Exercise aim => Print every entry exactly as written.

Source information =>
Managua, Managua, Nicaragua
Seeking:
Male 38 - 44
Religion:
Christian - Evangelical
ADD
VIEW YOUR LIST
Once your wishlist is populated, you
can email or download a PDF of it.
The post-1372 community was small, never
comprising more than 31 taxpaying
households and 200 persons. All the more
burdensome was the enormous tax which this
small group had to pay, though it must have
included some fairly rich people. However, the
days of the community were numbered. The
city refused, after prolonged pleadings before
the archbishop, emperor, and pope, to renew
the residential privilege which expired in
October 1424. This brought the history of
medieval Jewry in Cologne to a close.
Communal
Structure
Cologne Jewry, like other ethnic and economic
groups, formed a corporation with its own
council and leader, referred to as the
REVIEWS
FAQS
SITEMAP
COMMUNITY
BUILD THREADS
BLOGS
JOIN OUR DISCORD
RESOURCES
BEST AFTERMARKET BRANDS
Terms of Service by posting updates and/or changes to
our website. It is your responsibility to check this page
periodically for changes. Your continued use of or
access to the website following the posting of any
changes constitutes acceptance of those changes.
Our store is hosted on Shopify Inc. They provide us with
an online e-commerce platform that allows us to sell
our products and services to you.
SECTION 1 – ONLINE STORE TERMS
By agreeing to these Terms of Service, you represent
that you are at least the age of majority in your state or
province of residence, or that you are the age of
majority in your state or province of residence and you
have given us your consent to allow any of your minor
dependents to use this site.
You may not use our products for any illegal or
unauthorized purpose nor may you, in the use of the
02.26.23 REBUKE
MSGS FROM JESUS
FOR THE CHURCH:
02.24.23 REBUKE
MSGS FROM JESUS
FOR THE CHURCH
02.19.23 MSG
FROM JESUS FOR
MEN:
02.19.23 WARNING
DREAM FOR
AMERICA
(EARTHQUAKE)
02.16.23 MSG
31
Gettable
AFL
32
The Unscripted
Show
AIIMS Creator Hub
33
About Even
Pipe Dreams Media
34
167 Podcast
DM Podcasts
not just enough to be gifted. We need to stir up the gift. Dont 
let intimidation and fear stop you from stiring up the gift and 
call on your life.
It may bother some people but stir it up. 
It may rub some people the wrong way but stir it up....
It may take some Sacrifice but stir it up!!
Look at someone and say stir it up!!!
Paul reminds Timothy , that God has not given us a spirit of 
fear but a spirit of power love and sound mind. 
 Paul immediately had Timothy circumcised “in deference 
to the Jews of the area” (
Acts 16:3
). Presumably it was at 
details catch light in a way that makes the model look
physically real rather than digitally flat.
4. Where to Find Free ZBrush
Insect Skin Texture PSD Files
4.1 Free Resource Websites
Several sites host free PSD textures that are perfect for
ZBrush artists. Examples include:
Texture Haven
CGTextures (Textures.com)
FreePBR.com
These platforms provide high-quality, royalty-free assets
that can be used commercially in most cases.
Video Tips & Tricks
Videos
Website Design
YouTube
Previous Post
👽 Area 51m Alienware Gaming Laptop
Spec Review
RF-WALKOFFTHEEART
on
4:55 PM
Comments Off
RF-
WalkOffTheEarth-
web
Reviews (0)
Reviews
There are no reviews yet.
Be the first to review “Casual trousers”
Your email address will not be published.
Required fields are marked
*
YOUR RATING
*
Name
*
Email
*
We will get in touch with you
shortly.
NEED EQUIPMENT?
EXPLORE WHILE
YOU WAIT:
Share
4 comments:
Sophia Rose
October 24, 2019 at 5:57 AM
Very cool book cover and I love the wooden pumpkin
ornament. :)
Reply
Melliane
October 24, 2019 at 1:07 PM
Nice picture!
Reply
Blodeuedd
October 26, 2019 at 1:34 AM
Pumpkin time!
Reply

Task result =>
Managua, Managua, Nicaragua
Seeking:
Male 38 - 44
Religion:
Christian - Evangelical
ADD
VIEW YOUR LIST
Once your wishlist is populated, you
can email or download a PDF of it.
The post-1372 community was small, never
comprising more than 31 taxpaying
households and 200 persons. All the more
burdensome was the enormous tax which this
small group had to pay, though it must have
included some fairly rich people. However, the
days of the community were numbered. The
city refused, after prolonged pleadings before
the archbishop, emperor, and pope, to renew
the residential privilege which expired in
October 1424. This brought the history of
medieval Jewry in Cologne to a close.
Communal
Structure
Cologne Jewry, like other ethnic and economic
groups, formed a corporation with its own
council and leader, referred to as the
REVIEWS
FAQS
SITEMAP
COMMUNITY
BUILD THREADS
BLOGS
JOIN OUR DISCORD
RESOURCES
BEST AFTERMARKET BRANDS
Terms of Service by posting updates and/or changes to
our website. It is your responsibility to check this page
periodically for changes. Your continued use of or
access to the website following the posting of any
changes constitutes acceptance of those changes.
Our store is hosted on Shopify Inc. They provide us with
an online e-commerce platform that allows us to sell
our products and services to you.
SECTION 1 – ONLINE STORE TERMS
By agreeing to these Terms of Service, you represent
that you are at least the age of majority in your state or
province of residence, or that you are the age of
majority in your state or province of residence and you
have given us your consent to allow any of your minor
dependents to use this site.
You may not use our products for any illegal or
unauthorized purpose nor may you, in the use of the
02.26.23 REBUKE
MSGS FROM JESUS
FOR THE CHURCH:
02.24.23 REBUKE
MSGS FROM JESUS
FOR THE CHURCH
02.19.23 MSG
FROM JESUS FOR
MEN:
02.19.23 WARNING
DREAM FOR
AMERICA
(EARTHQUAKE)
02.16.23 MSG
31
Gettable
AFL
32
The Unscripted
Show
AIIMS Creator Hub
33
About Even
Pipe Dreams Media
34
167 Podcast
DM Podcasts
not just enough to be gifted. We need to stir up the gift. Dont 
let intimidation and fear stop you from stiring up the gift and 
call on your life.
It may bother some people but stir it up. 
It may rub some people the wrong way but stir it up....
It may take some Sacrifice but stir it up!!
Look at someone and say stir it up!!!
Paul reminds Timothy , that God has not given us a spirit of 
fear but a spirit of power love and sound mind. 
 Paul immediately had Timothy circumcised “in deference 
to the Jews of the area” (
Acts 16:3
). Presumably it was at 
details catch light in a way that makes the model look
physically real rather than digitally flat.
4. Where to Find Free ZBrush
Insect Skin Texture PSD Files
4.1 Free Resource Websites
Several sites host free PSD textures that are perfect for
ZBrush artists. Examples include:
Texture Haven
CGTextures (Textures.com)
FreePBR.com
These platforms provide high-quality, royalty-free assets
that can be used commercially in most cases.
Video Tips & Tricks
Videos
Website Design
YouTube
Previous Post
👽 Area 51m Alienware Gaming Laptop
Spec Review
RF-WALKOFFTHEEART
on
4:55 PM
Comments Off
RF-
WalkOffTheEarth-
web
Reviews (0)
Reviews
There are no reviews yet.
Be the first to review “Casual trousers”
Your email address will not be published.
Required fields are marked
*
YOUR RATING
*
Name
*
Email
*
We will get in touch with you
shortly.
NEED EQUIPMENT?
EXPLORE WHILE
YOU WAIT:
Share
4 comments:
Sophia Rose
October 24, 2019 at 5:57 AM
Very cool book cover and I love the wooden pumpkin
ornament. :)
Reply
Melliane
October 24, 2019 at 1:07 PM
Nice picture!
Reply
Blodeuedd
October 26, 2019 at 1:34 AM
Pumpkin time!
Reply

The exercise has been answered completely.